**Stored entries:**
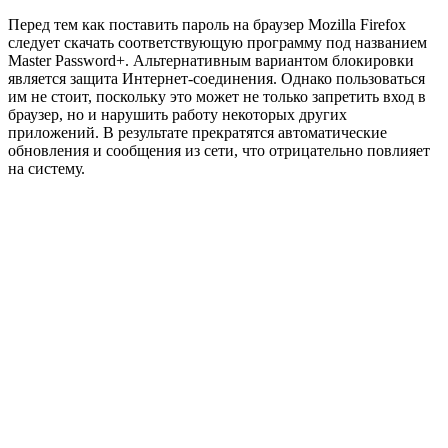
Перед тем как поставить пароль на браузер Mozilla Firefox
следует скачать соответствующую программу под названием
Master Password+. Альтернативным вариантом блокировки
является защита Интернет-соединения. Однако пользоваться
им не стоит, поскольку это может не только запретить вход в
браузер, но и нарушить работу некоторых других
приложений. В результате прекратятся автоматические
обновления и сообщения из сети, что отрицательно повлияет
на систему.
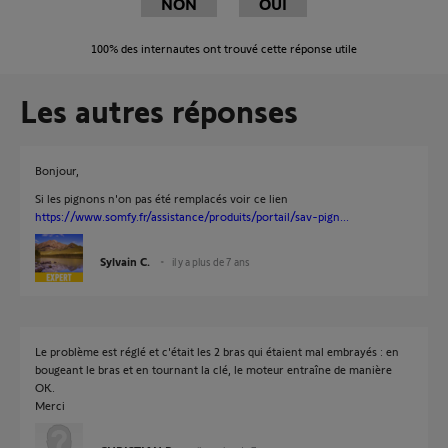
NON
OUI
100%
des internautes ont trouvé cette réponse utile
Les autres réponses
Bonjour,
Si les pignons n'on pas été remplacés voir ce lien
https://www.somfy.fr/assistance/produits/portail/sav-pign...
Sylvain C.
il y a plus de 7 ans
Le problème est réglé et c'était les 2 bras qui étaient mal embrayés : en
bougeant le bras et en tournant la clé, le moteur entraîne de manière
OK.
Merci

**Task statement:**
Leaving out every picture, repeat exactly the lines of the records from the start through the line that has "il y a plus de 7 ans".

**Response area:**
Перед тем как поставить пароль на браузер Mozilla Firefox
следует скачать соответствующую программу под названием
Master Password+. Альтернативным вариантом блокировки
является защита Интернет-соединения. Однако пользоваться
им не стоит, поскольку это может не только запретить вход в
браузер, но и нарушить работу некоторых других
приложений. В результате прекратятся автоматические
обновления и сообщения из сети, что отрицательно повлияет
на систему.
NON
OUI
100%
des internautes ont trouvé cette réponse utile
Les autres réponses
Bonjour,
Si les pignons n'on pas été remplacés voir ce lien
https://www.somfy.fr/assistance/produits/portail/sav-pign...
Sylvain C.
il y a plus de 7 ans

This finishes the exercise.